Stored dataset items:
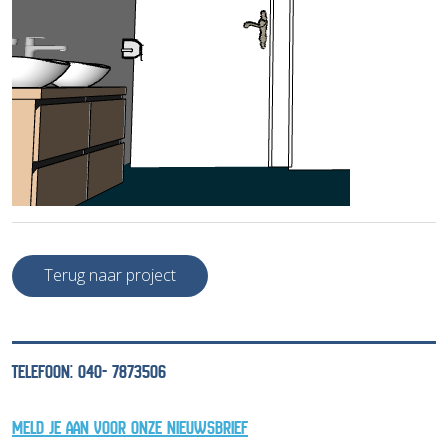
Terug naar project
TELEFOON: 040- 7873506
MELD JE AAN VOOR ONZE NIEUWSBRIEF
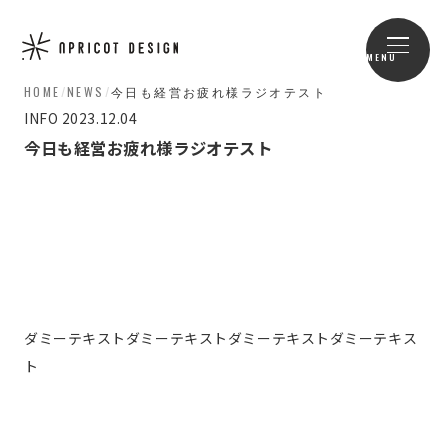
MENU
HOME
/
NEWS
/
今日も経営お疲れ様ラジオテスト
INFO
2023.12.04
今日も経営お疲れ様ラジオテスト
ダミーテキストダミーテキストダミーテキストダミーテキス
ト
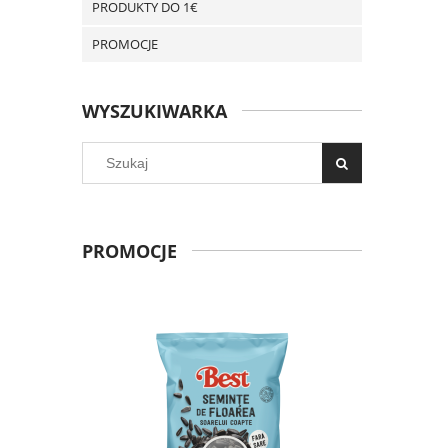
PRODUKTY DO 1€
PROMOCJE
WYSZUKIWARKA
PROMOCJE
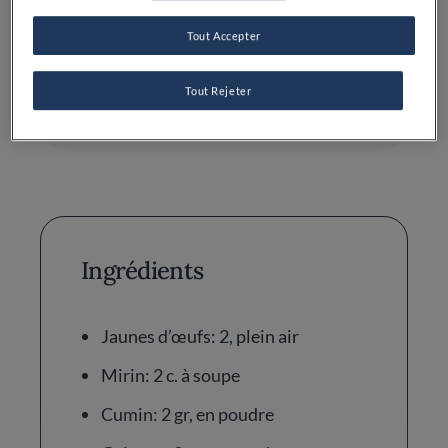
Tout Accepter
Difficulté
Temps total
Tout Rejeter
MOYEN
1H 5MIN
Ingrédients
Jaunes d’œufs: 2, plein air
Mirin: 2 c. à soupe
Cumin: 2 gr, en poudre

**WHAT YOU WILL DO**. Lines from the one holding "PRODUKTY DO 1€" down to the last line of the entries above must be retyped exactly, inclusive of both, with no pictures and nothing else.

**SOLUTION TO THE PROBLEM**.
PRODUKTY DO 1€
PROMOCJE
WYSZUKIWARKA
PROMOCJE
Tout Accepter
Difficulté
Temps total
Tout Rejeter
MOYEN
1H 5MIN
Ingrédients
Jaunes d’œufs: 2, plein air
Mirin: 2 c. à soupe
Cumin: 2 gr, en poudre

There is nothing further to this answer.